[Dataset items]
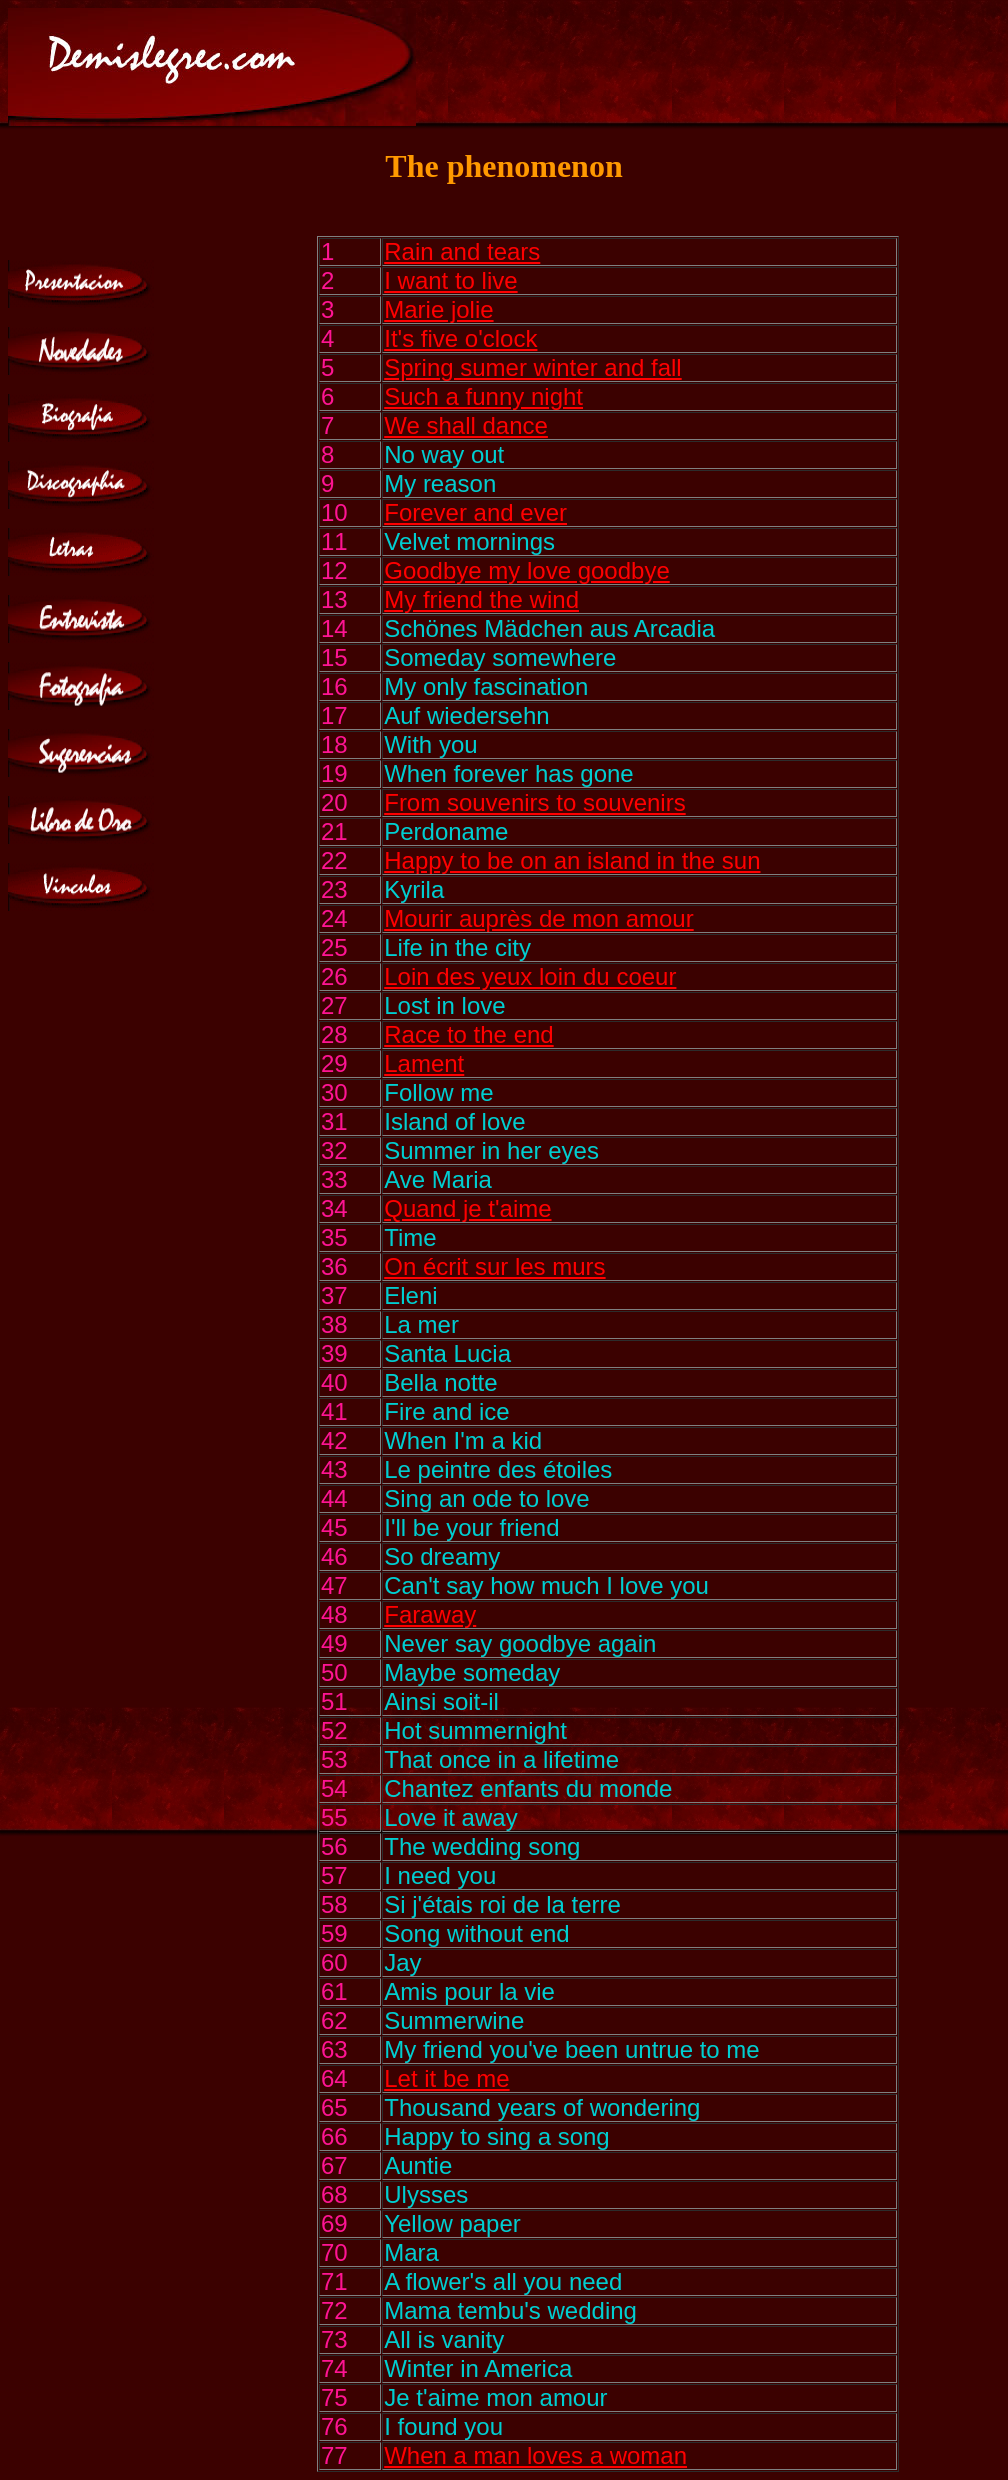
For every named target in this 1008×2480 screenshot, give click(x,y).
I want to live (450, 280)
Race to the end (468, 1034)
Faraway (430, 1614)
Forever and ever (475, 512)
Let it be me (446, 2078)
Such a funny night (483, 396)
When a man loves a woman (535, 2455)
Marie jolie (438, 309)
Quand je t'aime (467, 1208)
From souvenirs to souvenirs (534, 802)
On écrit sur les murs (494, 1266)
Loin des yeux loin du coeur (530, 976)
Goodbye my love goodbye (527, 570)
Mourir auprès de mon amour (538, 918)
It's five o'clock (460, 338)
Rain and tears (462, 251)
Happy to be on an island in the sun (572, 860)
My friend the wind (481, 599)
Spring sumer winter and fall (532, 367)
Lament (424, 1063)
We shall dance (466, 425)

* [What is expected]:
Copy, exactly and with nothing added, the lines from the one containing "Goodbye my love goodbye (527, 570)" through the end of the records.

* [Finished task]:
Goodbye my love goodbye (527, 570)
Mourir auprès de mon amour (538, 918)
It's five o'clock (460, 338)
Rain and tears (462, 251)
Happy to be on an island in the sun (572, 860)
My friend the wind (481, 599)
Spring sumer winter and fall (532, 367)
Lament (424, 1063)
We shall dance (466, 425)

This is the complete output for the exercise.